Uptake and location of GFNs in cells

The uptake and location of GFNs have also been observed to exert different effects in different cell lines. Graphene is taken up into cells via various routes [82, 83]. Basically, the physicochemical parameters such as the size, shape, coating, charge, hydrodynamic diameter, isoelectric point, and pH gradient are important to allow GO to pass through the cell membrane [84]. As stated previously, nanoparticles with diameters < 100 nm can enter cells, and those with diameters < 40 nm can enter the nucleus [85]. For example, GQDs possibly penetrate cell membranes directly, rather than through energy-dependent pathways [86, 87]. Larger protein-coated graphene oxide nanoparticles (PCGO) (~1 μ m) enter cells mainly through phagocytosis, and smaller PCGO nanoparticles (~500 nm) enter cells primarily through clathrin-mediated endocytosis [88]. GO sheets could adhere and wrap around the cell membrane, insert in the lipid bilayer or be internalized into the cell as a consequence of interactions with cells [89]. Similarly, PEGylated reduced graphene oxide (PrGO) and rGO were shown to adhere onto the lipid bilayer cell membrane prominently due to the interaction of hydrophobic, unmodified graphitic domains with the cell membrane [90, 91]. Consequently, it was suggested that prolonged exposure to or a high concentration of graphene induces physical or biological damage to the cell membrane, along with destabilization of actin filaments and the cytoskeleton [92].

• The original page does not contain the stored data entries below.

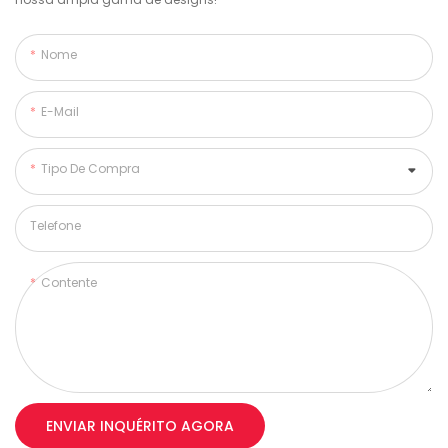
Nome
E-Mail
Tipo De Compra
Telefone
Contente
ENVIAR INQUÉRITO AGORA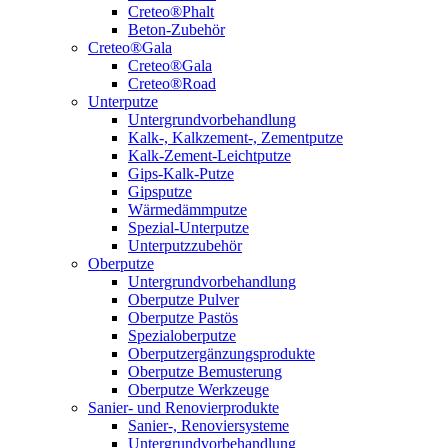
Creteo®Phalt
Beton-Zubehör
Creteo®Gala
Creteo®Gala
Creteo®Road
Unterputze
Untergrundvorbehandlung
Kalk-, Kalkzement-, Zementputze
Kalk-Zement-Leichtputze
Gips-Kalk-Putze
Gipsputze
Wärmedämmputze
Spezial-Unterputze
Unterputzzubehör
Oberputze
Untergrundvorbehandlung
Oberputze Pulver
Oberputze Pastös
Spezialoberputze
Oberputzergänzungsprodukte
Oberputze Bemusterung
Oberputze Werkzeuge
Sanier- und Renovierprodukte
Sanier-, Renoviersysteme
Untergrundvorbehandlung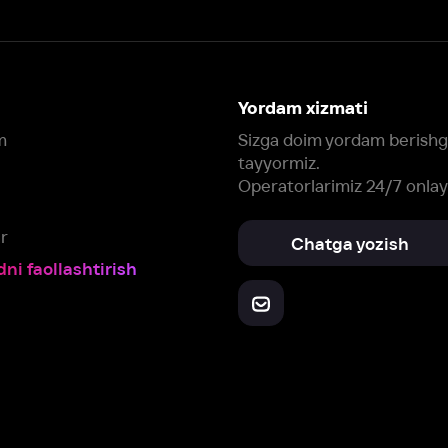
Chatga yozish
Fil
ashtirish
Yuklab oling:
Oching:
Barcha qurilmalar
RuStore
AppGallery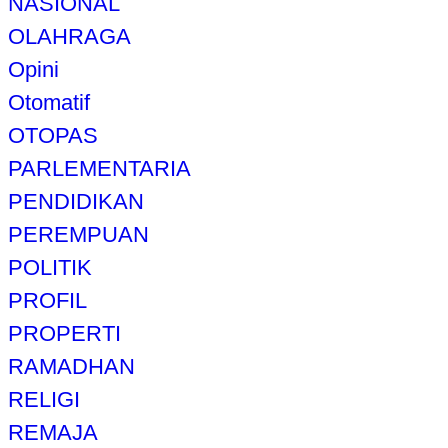
NASIONAL
OLAHRAGA
Opini
Otomatif
OTOPAS
PARLEMENTARIA
PENDIDIKAN
PEREMPUAN
POLITIK
PROFIL
PROPERTI
RAMADHAN
RELIGI
REMAJA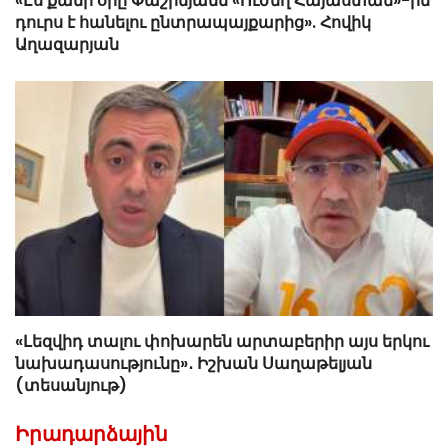
«Էս քանի օրը Փաշինյանն «Ուժեղ Հայաստան»-ին
դուրս է հանելու ընտրապայքարից». Հովիկ
Աղազարյան
«Լեզվիդ տալու փոխարեն արտաբերիր այս երկու
նախադասությունը»․ Իշխան Սաղաթելյան
(տեսանյութ)
Իրադարձային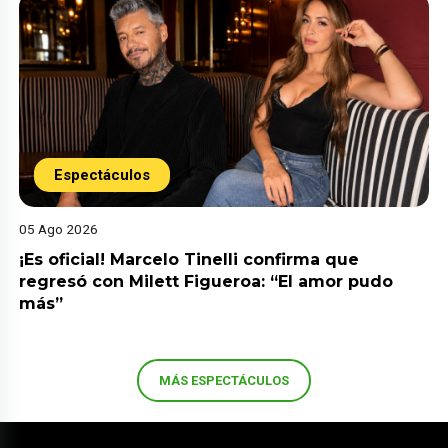
Espectáculos
05 Ago 2026
¡Es oficial! Marcelo Tinelli confirma que
regresó con Milett Figueroa: “El amor pudo
más”
MÁS ESPECTÁCULOS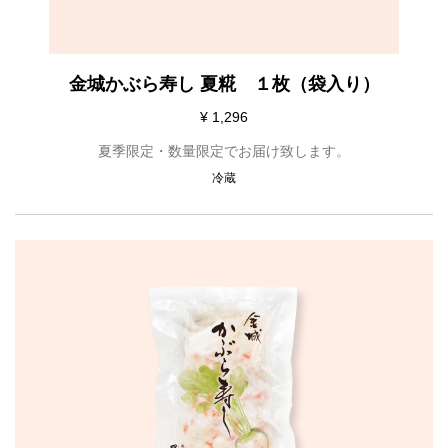
金城かぶら寿し 夏糀 １枚（袋入り）
¥ 1,296
夏季限定・数量限定でお届け致します。
冷蔵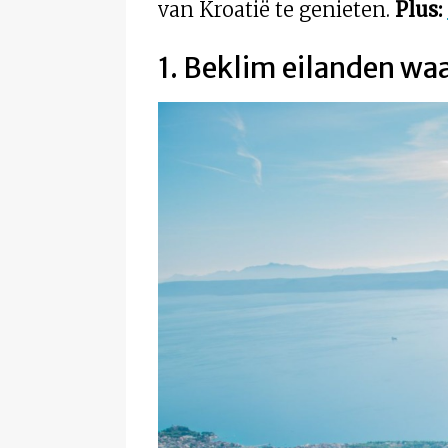
van Kroatië te genieten.
Plus:
1. Beklim eilanden waa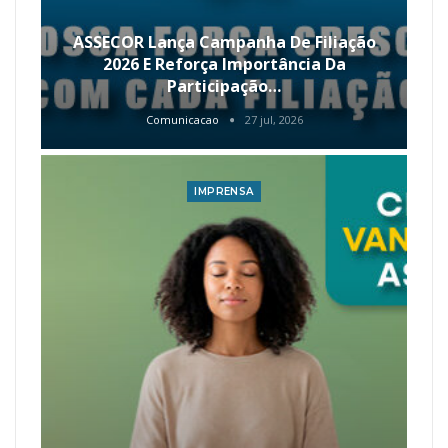
ASSECOR Lança Campanha De Filiação
2026 E Reforça Importância Da
Participação…
Comunicacao
27 jul, 2026
IMPRENSA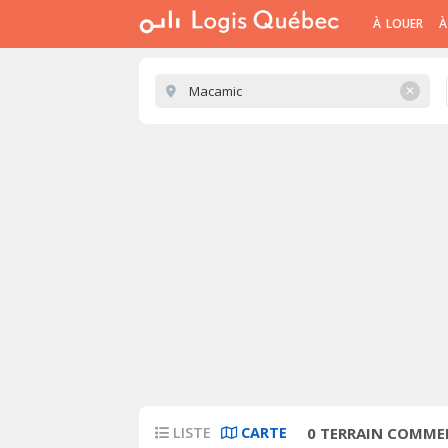
À LOUER
À
✕
LISTE
CARTE
0
TERRAIN COMMER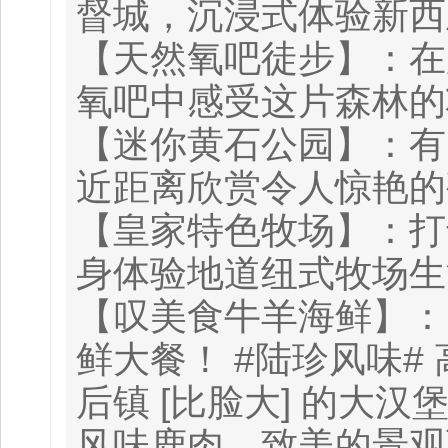
督城，沉浸式体验新西
【天然氧吧徒步】：在
氧吧中感受这片森林的
【迷你黄石公园】：有 
近距离欣赏令人惊艳的
【皇家特色牧场】：打
身体验地道纽式牧场生
【叹美食牛羊海鲜】：
鲜大餐！ #陆珍风味#
后镇 [比脸大] 的大
风味鹿肉、致美的景观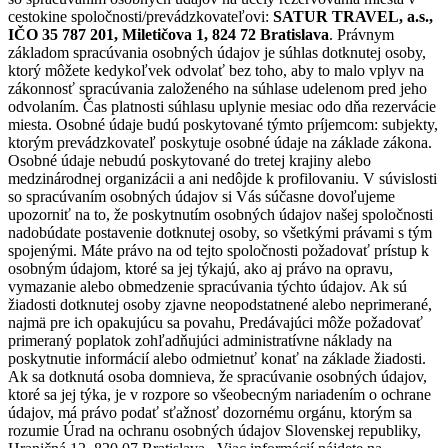
cestokine spoločnosti/prevádzkovateľovi:
SATUR TRAVEL, a.s.,
IČO 35 787 201, Miletičova 1, 824 72 Bratislava
. Právnym
základom spracúvania osobných údajov je súhlas dotknutej osoby,
ktorý môžete kedykoľvek odvolať bez toho, aby to malo vplyv na
zákonnosť spracúvania založeného na súhlase udelenom pred jeho
odvolaním. Čas platnosti súhlasu uplynie mesiac odo dňa rezervácie
miesta. Osobné údaje budú poskytované týmto príjemcom: subjekty,
ktorým prevádzkovateľ poskytuje osobné údaje na základe zákona.
Osobné údaje nebudú poskytované do tretej krajiny alebo
medzinárodnej organizácii a ani nedôjde k profilovaniu. V súvislosti
so spracúvaním osobných údajov si Vás súčasne dovoľujeme
upozorniť na to, že poskytnutím osobných údajov našej spoločnosti
nadobúdate postavenie dotknutej osoby, so všetkými právami s tým
spojenými. Máte právo na od tejto spoločnosti požadovať prístup k
osobným údajom, ktoré sa jej týkajú, ako aj právo na opravu,
vymazanie alebo obmedzenie spracúvania týchto údajov. Ak sú
žiadosti dotknutej osoby zjavne neopodstatnené alebo neprimerané,
najmä pre ich opakujúcu sa povahu, Predávajúci môže požadovať
primeraný poplatok zohľadňujúci administratívne náklady na
poskytnutie informácií alebo odmietnuť konať na základe žiadosti.
Ak sa dotknutá osoba domnieva, že spracúvanie osobných údajov,
ktoré sa jej týka, je v rozpore so všeobecným nariadením o ochrane
údajov, má právo podať sťažnosť dozornému orgánu, ktorým sa
rozumie Úrad na ochranu osobných údajov Slovenskej republiky,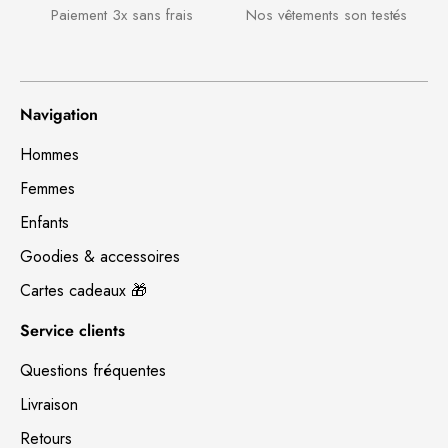
Paiement 3x sans frais
Nos vêtements son testés
Navigation
Hommes
Femmes
Enfants
Goodies & accessoires
Cartes cadeaux 🎁
Service clients
Questions fréquentes
Livraison
Retours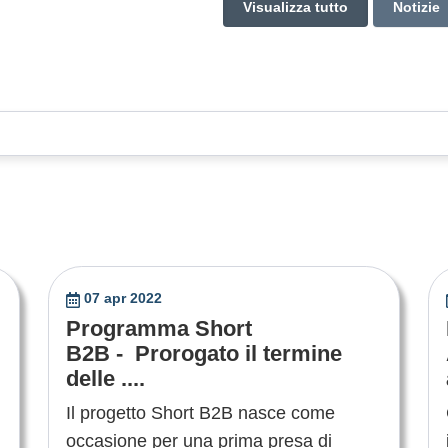
Visualizza tutto
Notizie
07 apr 2022
Programma Short
B2B - Prorogato il termine
delle ....
Il progetto Short B2B nasce come
occasione per una prima presa di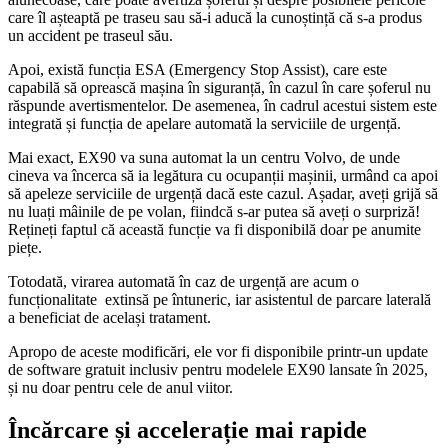
care îl așteaptă pe traseu sau să-i aducă la cunoștință că s-a produs
un accident pe traseul său.
Apoi, există funcția ESA (Emergency Stop Assist), care este
capabilă să oprească mașina în siguranță, în cazul în care șoferul nu
răspunde avertismentelor. De asemenea, în cadrul acestui sistem este
integrată și funcția de apelare automată la serviciile de urgență.
Mai exact, EX90 va suna automat la un centru Volvo, de unde
cineva va încerca să ia legătura cu ocupanții mașinii, urmând ca apoi
să apeleze serviciile de urgență dacă este cazul. Așadar, aveți grijă să
nu luați mâinile de pe volan, fiindcă s-ar putea să aveți o surpriză!
Rețineți faptul că această funcție va fi disponibilă doar pe anumite
piețe.
Totodată, virarea automată în caz de urgență are acum o
funcționalitate extinsă pe întuneric, iar asistentul de parcare laterală
a beneficiat de același tratament.
Apropo de aceste modificări, ele vor fi disponibile printr-un update
de software gratuit inclusiv pentru modelele EX90 lansate în 2025,
și nu doar pentru cele de anul viitor.
Încărcare și accelerație mai rapide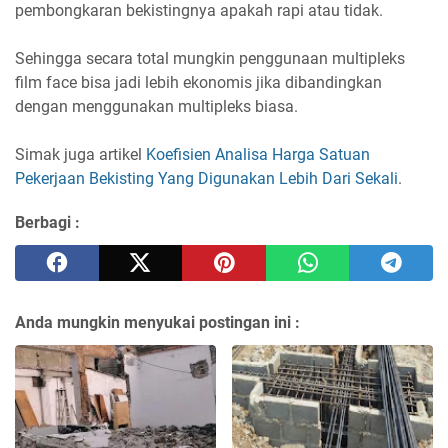
pembongkaran bekistingnya apakah rapi atau tidak.
Sehingga secara total mungkin penggunaan multipleks
film face bisa jadi lebih ekonomis jika dibandingkan
dengan menggunakan multipleks biasa.
Simak juga artikel
Koefisien Analisa Harga Satuan
Pekerjaan Bekisting Yang Digunakan Lebih Dari Sekali
.
Berbagi :
Anda mungkin menyukai postingan ini :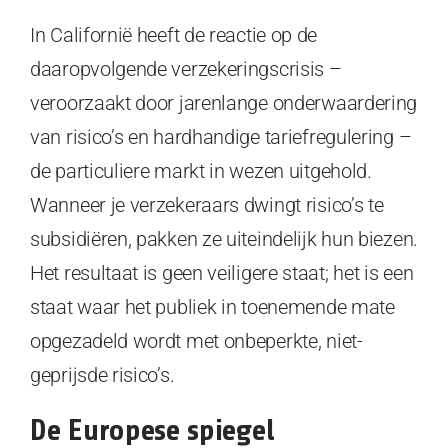
In Californië heeft de reactie op de
daaropvolgende verzekeringscrisis –
veroorzaakt door jarenlange onderwaardering
van risico’s en hardhandige tariefregulering –
de particuliere markt in wezen uitgehold.
Wanneer je verzekeraars dwingt risico’s te
subsidiëren, pakken ze uiteindelijk hun biezen.
Het resultaat is geen veiligere staat; het is een
staat waar het publiek in toenemende mate
opgezadeld wordt met onbeperkte, niet-
geprijsde risico’s.
De Europese spiegel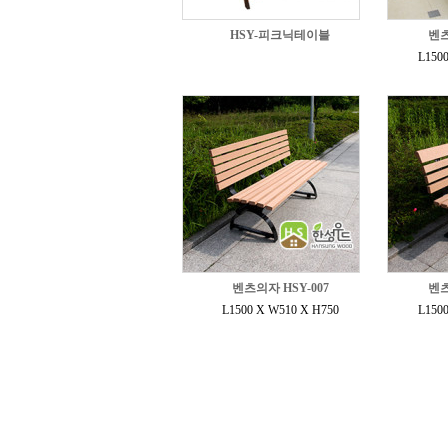
HSY-피크닉테이블
벤츠
L150
벤츠의자 HSY-007
벤츠
L1500 X W510 X H750
L150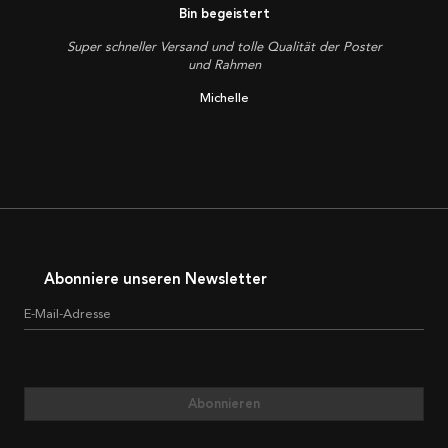
Bin begeistert
Super schneller Versand und tolle Qualität der Poster
und Rahmen
Michelle
Abonniere unseren Newsletter
E-Mail-Adresse
Abonnieren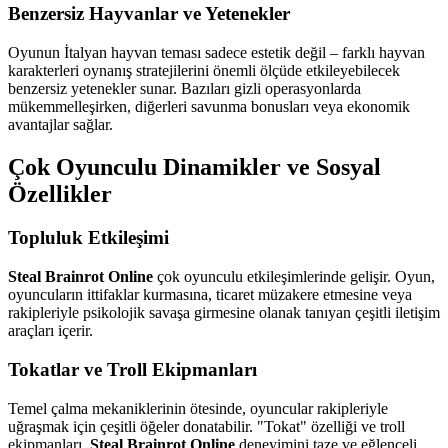
Benzersiz Hayvanlar ve Yetenekler
Oyunun İtalyan hayvan teması sadece estetik değil – farklı hayvan
karakterleri oynanış stratejilerini önemli ölçüde etkileyebilecek
benzersiz yetenekler sunar. Bazıları gizli operasyonlarda
mükemmelleşirken, diğerleri savunma bonusları veya ekonomik
avantajlar sağlar.
Çok Oyunculu Dinamikler ve Sosyal
Özellikler
Topluluk Etkileşimi
Steal Brainrot Online
çok oyunculu etkileşimlerinde gelişir. Oyun,
oyuncuların ittifaklar kurmasına, ticaret müzakere etmesine veya
rakipleriyle psikolojik savaşa girmesine olanak tanıyan çeşitli iletişim
araçları içerir.
Tokatlar ve Troll Ekipmanları
Temel çalma mekaniklerinin ötesinde, oyuncular rakipleriyle
uğraşmak için çeşitli öğeler donatabilir. "Tokat" özelliği ve troll
ekipmanları,
Steal Brainrot Online
deneyimini taze ve eğlenceli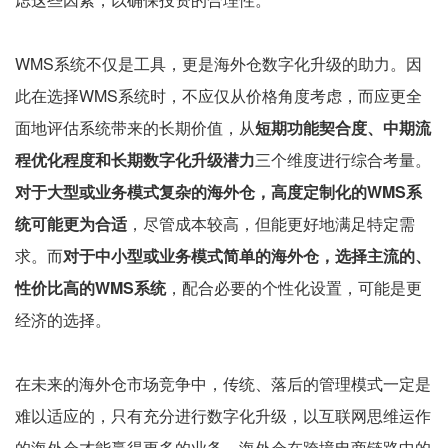
WMS系统不仅是工具，更是海外仓数字化升级的助力。因
此在选择WMS系统时，不应仅从价格角度考虑，而应更全
面地评估系统带来的长期价值，从
短期功能契合度、中期流
程优化程度和长期数字化升级潜力
三个维度进行综合考量。
对于大型或业务模式复杂的海外仓，高度定制化的WMS系
统可能更为合适
，尽管成本较高，但能更好地满足特定需
求。而
对于中小型或业务模式简单的海外仓，选择主流的、
性价比高的WMS系统
，配合必要的个性化设置，可能是更
经济的选择。
在未来的海外仓市场竞争中，传统、落后的管理模式一定是
难以适应的，只有充分进行数字化升级，以互联网思维运作
的海外仓才能赢得更多的业务，海外仓在跨境电商链路中的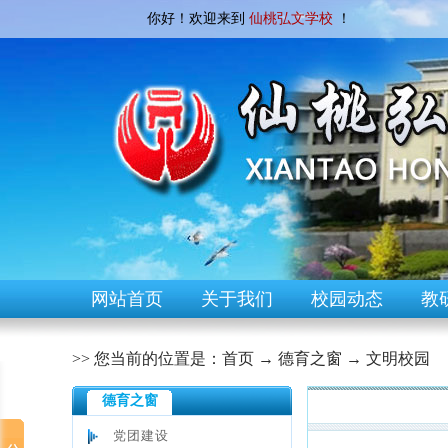
你好！欢迎来到
仙桃弘文学校
！
网站首页
关于我们
校园动态
教
>> 您当前的位置是：
首页
→
德育之窗
→
文明校园
德育之窗
[文明校园]
党团建设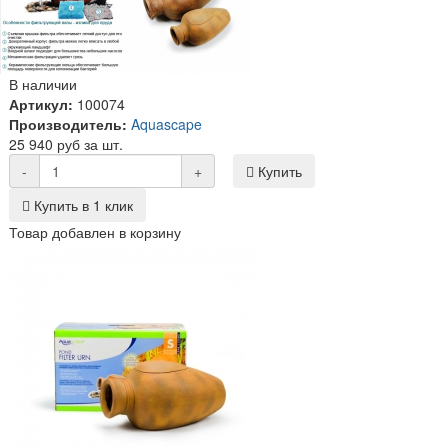
В наличии
Артикул:
100074
Производитель:
Aquascape
25 940 руб за шт.
-
+
Купить
Купить в 1 клик
Товар добавлен в корзину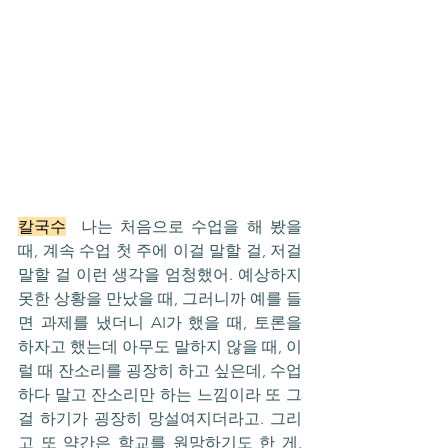
칼국수
  나는 처음으로 수업을 해 봤을 
때, 계속 수업 첫 주에 이걸 말할 걸, 저걸 
말할 걸 이런 생각을 엄청했어. 예상하지 
못한 상황을 만났을 때, 그러니까 예를 들
면 과제를 냈더니 AI가 했을 때, 토론을 
하자고 했는데 아무도 말하지 않을 때, 이
럴 때 잔소리를 굉장히 하고 싶은데, 수업
하다 말고 잔소리만 하는 느낌이라 또 그
걸 하기가 굉장히 망설여지더라고. 그리
고 또 약간은 학교를 원망하기도 한 게, 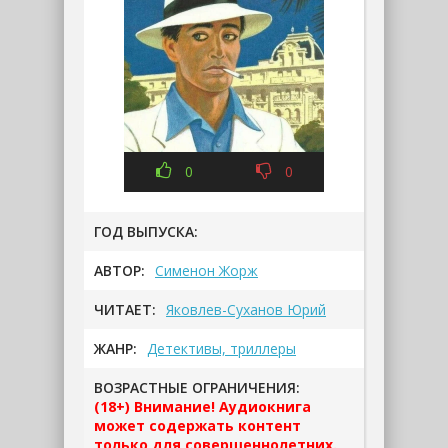
0
0
ГОД ВЫПУСКА:
АВТОР:
Сименон Жорж
ЧИТАЕТ:
Яковлев-Суханов Юрий
ЖАНР:
Детективы, триллеры
ВОЗРАСТНЫЕ ОГРАНИЧЕНИЯ:
(18+) Внимание! Аудиокнига
может содержать контент
только для совершеннолетних.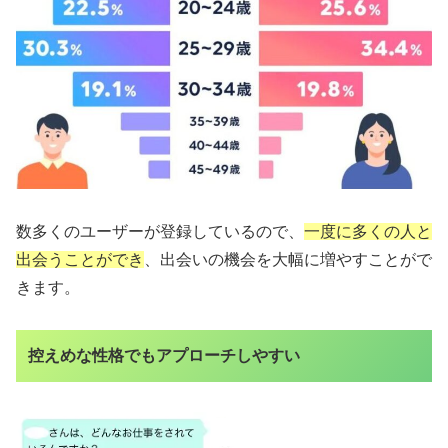
数多くのユーザーが登録しているので、
一度に多くの人と
出会うことができ
、出会いの機会を大幅に増やすことがで
きます。
控えめな性格でもアプローチしやすい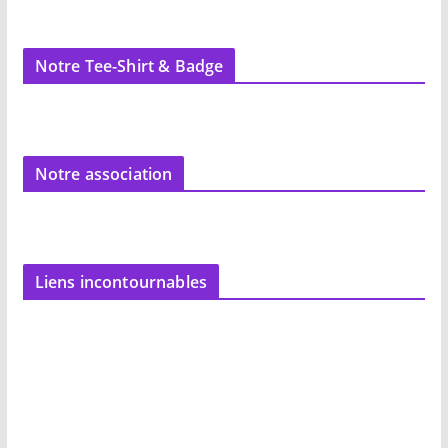
Notre Tee-Shirt & Badge
Notre association
Liens incontournables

Current data demonstrates that GO sheets interact with the plasma membrane and are phagocytosed by macrophages. Three major receptors on macrophages take part in the phagocytosis of GNS: the Fcg receptor (FcgR), mannose receptor (MR), and complement receptor (CR). Furthermore, FcgR is a key receptor in the mediated phagocytic pathway [90, 93, 94]. The protein corona of GO promotes the recognition by macrophage receptors, especially the IgG contained within the protein corona. Macrophages were observed to undergo prodigious morphological changes upon contact with GO [34]. After internalization, graphene accumulated in the cell cytoplasm, perinuclear space, and nucleus, which induced cytotoxicity in murine macrophages by increasing intracellular ROS through depletion of the mitochondrial membrane potential and by triggering apoptosis through activation of the mitochondrial pathway [83]. The possible interactions and accumulation sites of GFNs are summarized in Fig. 1.